Spero Therapeutics and Everest Medicines announced that they have entered into a collaboration to develop, manufacture and commercialize SPR206 in Greater China, South Korea and certain Southeast Asian countries, along with an exclusive option to rights to SPR741 in the territory. Spero, through certain of its wholly owned subsidiaries, has granted Everest an exclusive license to develop, manufacture, and commercialize SPR206 in the territory. Everest also has a 12-month exclusive option to rights to SPR741 in the territory.

A Joint Development Committee will be established between the companies to coordinate and review the development, manufacturing and commercialization plans with respect to SPR206 in the territory.
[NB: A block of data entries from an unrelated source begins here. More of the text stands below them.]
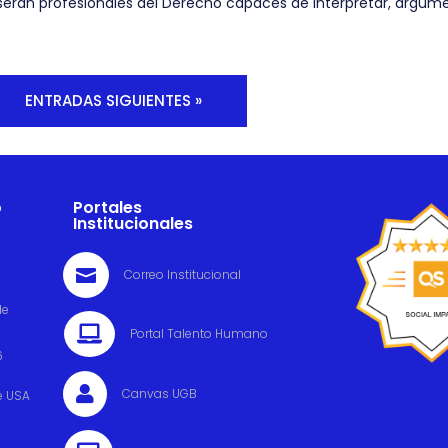
erán profesionales del Derecho capaces de interpretar, argument
ENTRADAS SIGUIENTES »
o
Portales
Institucionales

Correo Institucional
de

Portal Talento Humano
6

Canvas UGB
e USA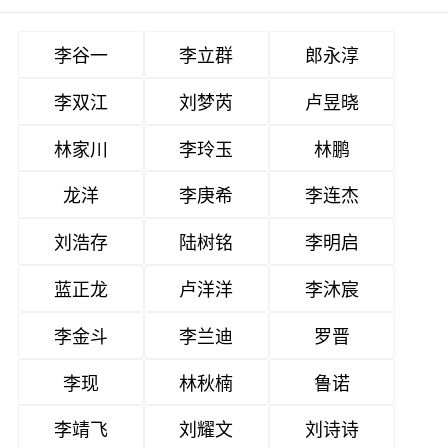
李谷一
李立群
郎永淳
李双江
刘梦芮
卢昱晓
林家川
李玲玉
林鹏
龙洋
李庚希
李连杰
刘浩存
陆树铭
李明启
蓝正龙
卢洋洋
李沐宸
李金斗
李兰迪
罗晋
李现
林秋楠
鲁诺
李靖飞
刘耀文
刘诗诗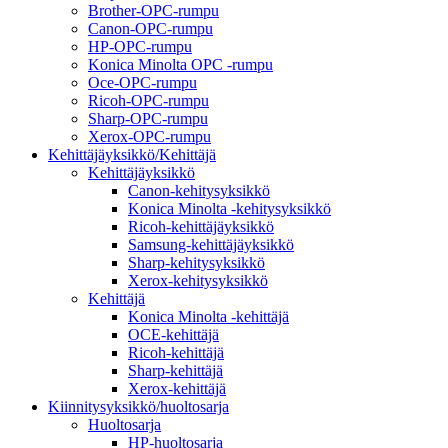
Brother-OPC-rumpu
Canon-OPC-rumpu
HP-OPC-rumpu
Konica Minolta OPC -rumpu
Oce-OPC-rumpu
Ricoh-OPC-rumpu
Sharp-OPC-rumpu
Xerox-OPC-rumpu
Kehittäjäyksikkö/Kehittäjä
Kehittäjäyksikkö
Canon-kehitysyksikkö
Konica Minolta -kehitysyksikkö
Ricoh-kehittäjäyksikkö
Samsung-kehittäjäyksikkö
Sharp-kehitysyksikkö
Xerox-kehitysyksikkö
Kehittäjä
Konica Minolta -kehittäjä
OCE-kehittäjä
Ricoh-kehittäjä
Sharp-kehittäjä
Xerox-kehittäjä
Kiinnitysyksikkö/huoltosarja
Huoltosarja
HP-huoltosarja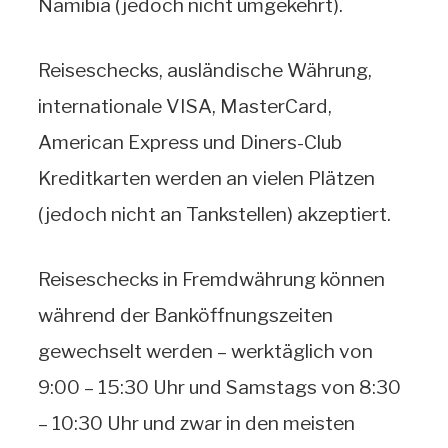
Namibia (jedoch nicht umgekehrt).
Reiseschecks, ausländische Währung,
internationale VISA, MasterCard,
American Express und Diners-Club
Kreditkarten werden an vielen Plätzen
(jedoch nicht an Tankstellen) akzeptiert.
Reiseschecks in Fremdwährung können
während der Banköffnungszeiten
gewechselt werden – werktäglich von
9:00 – 15:30 Uhr und Samstags von 8:30
– 10:30 Uhr und zwar in den meisten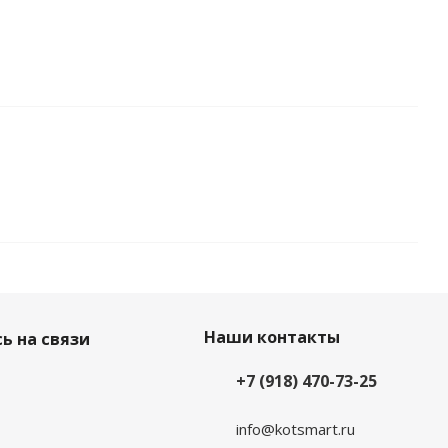
Наши контакты
ь на связи
+7 (918) 470-73-25
info@kotsmart.ru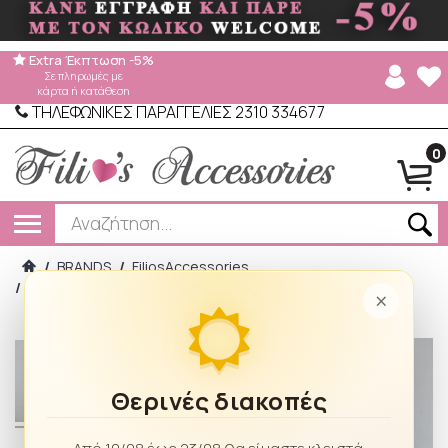
Extra Έκπτωση -5%
Σε πληρωμές με
κάρτα ή κατάθεση
ΤΗΛΕΦΩΝΙΚΕΣ ΠΑΡΑΓΓΕΛΙΕΣ 2310 334677
0
/
BRANDS
/
FiliosAccessories
/
Γυναικεία Γάντια Leopard με fleece FSL-14 Beige
×
Θερινές διακοπές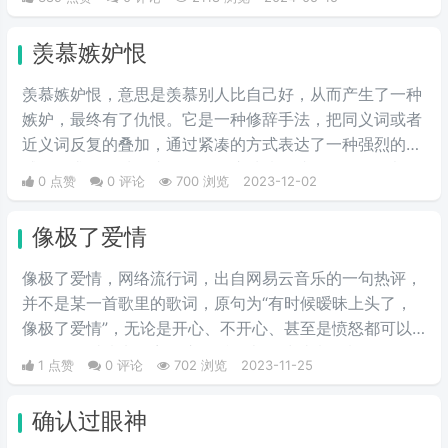
身材，看以后适不适合做女朋友，适不适合结婚过日子。
通过这一环节能让彼此的感情升华，所以现在不少人相亲
羡慕嫉妒恨
时会安排上这一流程。
羡慕嫉妒恨，意思是羡慕别人比自己好，从而产生了一种
嫉妒，最终有了仇恨。它是一种修辞手法，把同义词或者
近义词反复的叠加，通过紧凑的方式表达了一种强烈的情
感，追求了一种夸张的效果，这种情况就是别人始终都是
0 点赞
0 评论
700 浏览
2023-12-02
比自己好，所产生的一种崇拜之情，而产生的恨。
像极了爱情
像极了爱情，网络流行词，出自网易云音乐的一句热评，
并不是某一首歌里的歌词，原句为“有时候暧昧上头了，
像极了爱情”，无论是开心、不开心、甚至是愤怒都可以
用像极了爱情来形容，这句话代表了对爱情的嘲讽。
1 点赞
0 评论
702 浏览
2023-11-25
确认过眼神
Spero will receive an upfront payment of $2 million and is eligible to receive milestone payments of up to an additional $59.5 million upon achievement of specified clinical, regulatory and commercial milestones related to SPR206, of which Spero anticipates receiving at least $2 million in near-term milestones during 2019. Furthermore, Spero will be eligible to receive high single-digit to low double-digit royalties on any sales of SPR206 products in the territory following regulatory approval.

Everest will also pay Spero $1 million upfront fee for its exclusive 12-month option to rights to SPR741. SPR206 and SPR741, two intravenous (IV)-administered product candidates from Spero's Potentiator Platform, are being developed as innovative options to treat MDR Gram-negative bacterial infections. Based on microbiological and in vivo testing, Spero believes that SPR206 has the potential to offer a broad-spectrum of activity, including against extensively drug-resistant bacterial strains, together with improved safety and tolerability compared with other molecules in its class.

Spero initiated a phase 1 clinical trial of SPR206 in December 2018, designed as a double-blind, placebo-controlled, ascending dose, multi-cohort study in healthy subjects, and expects top-line data from this trial in the second half of 2019.